● **Assignment**
Look through the records below and collect all lines that hold the string "Area".

==== Source material ====

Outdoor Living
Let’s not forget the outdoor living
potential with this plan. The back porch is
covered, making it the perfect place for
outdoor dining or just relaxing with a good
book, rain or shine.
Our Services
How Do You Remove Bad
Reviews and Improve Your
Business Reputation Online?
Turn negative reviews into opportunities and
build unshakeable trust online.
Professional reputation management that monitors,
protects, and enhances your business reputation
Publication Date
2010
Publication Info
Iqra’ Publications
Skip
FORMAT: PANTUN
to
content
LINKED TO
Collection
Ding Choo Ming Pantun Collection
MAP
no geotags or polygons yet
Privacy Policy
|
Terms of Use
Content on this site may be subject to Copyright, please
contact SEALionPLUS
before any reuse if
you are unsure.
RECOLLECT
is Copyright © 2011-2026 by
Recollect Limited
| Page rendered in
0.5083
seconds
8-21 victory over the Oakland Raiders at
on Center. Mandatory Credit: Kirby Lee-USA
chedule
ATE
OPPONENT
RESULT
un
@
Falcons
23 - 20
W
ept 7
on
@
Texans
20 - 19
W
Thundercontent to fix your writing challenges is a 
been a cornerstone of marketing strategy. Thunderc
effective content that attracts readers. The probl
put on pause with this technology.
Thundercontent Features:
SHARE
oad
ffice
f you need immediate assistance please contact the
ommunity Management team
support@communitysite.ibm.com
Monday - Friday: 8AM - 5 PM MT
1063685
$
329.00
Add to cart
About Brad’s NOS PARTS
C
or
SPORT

====
==== Source material ====

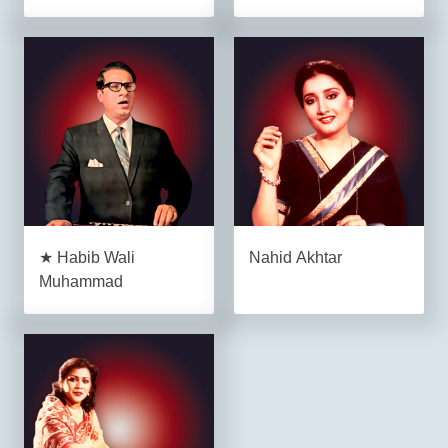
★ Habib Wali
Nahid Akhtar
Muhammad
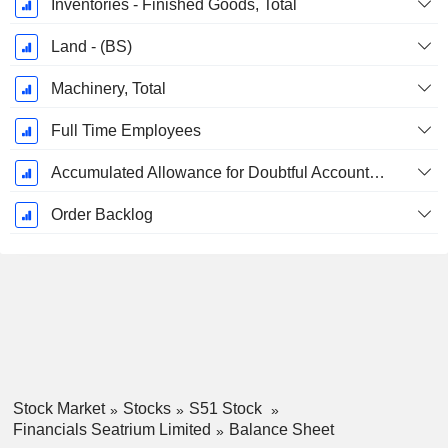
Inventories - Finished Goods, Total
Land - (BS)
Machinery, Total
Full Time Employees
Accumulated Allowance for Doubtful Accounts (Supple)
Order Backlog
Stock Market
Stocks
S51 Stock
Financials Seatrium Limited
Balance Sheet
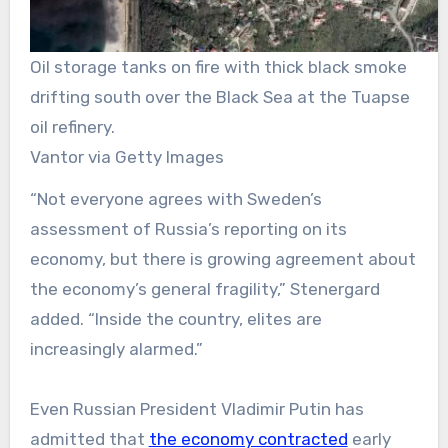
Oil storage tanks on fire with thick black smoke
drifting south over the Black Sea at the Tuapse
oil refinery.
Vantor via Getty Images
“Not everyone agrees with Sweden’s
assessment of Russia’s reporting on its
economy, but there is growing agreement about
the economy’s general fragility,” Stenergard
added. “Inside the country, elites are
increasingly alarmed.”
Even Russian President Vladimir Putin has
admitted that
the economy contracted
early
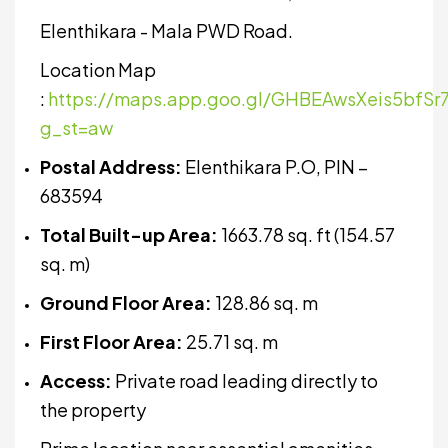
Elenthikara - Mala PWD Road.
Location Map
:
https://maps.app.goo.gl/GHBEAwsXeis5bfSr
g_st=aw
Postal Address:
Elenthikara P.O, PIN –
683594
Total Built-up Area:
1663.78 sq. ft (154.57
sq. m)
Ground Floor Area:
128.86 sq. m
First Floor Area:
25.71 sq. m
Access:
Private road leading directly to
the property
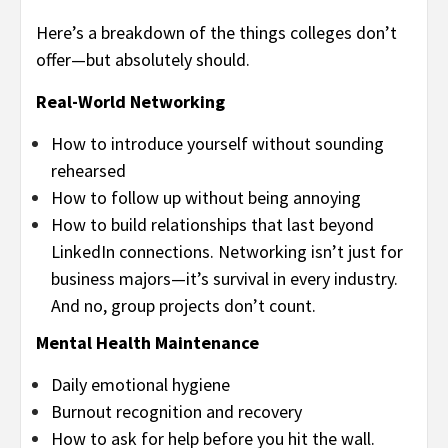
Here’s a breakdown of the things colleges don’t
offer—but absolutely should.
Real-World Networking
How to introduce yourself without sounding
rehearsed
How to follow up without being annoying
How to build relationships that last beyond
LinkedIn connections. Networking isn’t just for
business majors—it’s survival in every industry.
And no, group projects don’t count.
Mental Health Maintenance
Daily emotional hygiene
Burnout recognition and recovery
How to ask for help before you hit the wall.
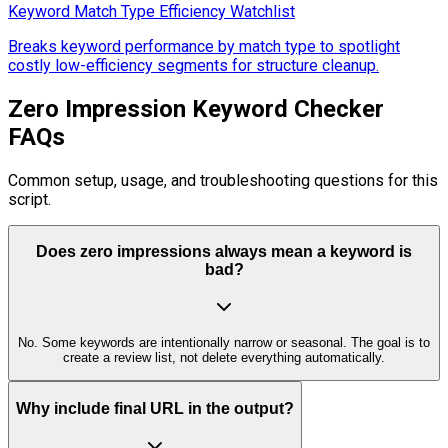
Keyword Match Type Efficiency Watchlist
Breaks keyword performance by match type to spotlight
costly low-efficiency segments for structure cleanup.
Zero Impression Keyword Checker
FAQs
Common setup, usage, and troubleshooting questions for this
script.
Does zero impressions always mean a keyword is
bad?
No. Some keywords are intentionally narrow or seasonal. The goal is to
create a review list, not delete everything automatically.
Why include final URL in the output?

====
==== Source material ====

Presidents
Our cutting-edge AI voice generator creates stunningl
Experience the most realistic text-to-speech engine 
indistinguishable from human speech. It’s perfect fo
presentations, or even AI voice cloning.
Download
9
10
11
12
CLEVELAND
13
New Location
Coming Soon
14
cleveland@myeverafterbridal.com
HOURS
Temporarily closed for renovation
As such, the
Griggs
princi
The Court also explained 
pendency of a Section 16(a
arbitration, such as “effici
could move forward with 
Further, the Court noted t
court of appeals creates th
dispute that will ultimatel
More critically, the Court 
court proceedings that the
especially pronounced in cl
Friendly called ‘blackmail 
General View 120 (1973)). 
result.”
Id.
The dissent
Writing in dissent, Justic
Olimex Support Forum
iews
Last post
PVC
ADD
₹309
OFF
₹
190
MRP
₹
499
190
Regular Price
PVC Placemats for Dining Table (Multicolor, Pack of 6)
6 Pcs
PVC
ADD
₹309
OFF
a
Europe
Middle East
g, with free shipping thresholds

====

● **Solution to the problem**
Total Built-up Area:
Ground Floor Area:
First Floor Area:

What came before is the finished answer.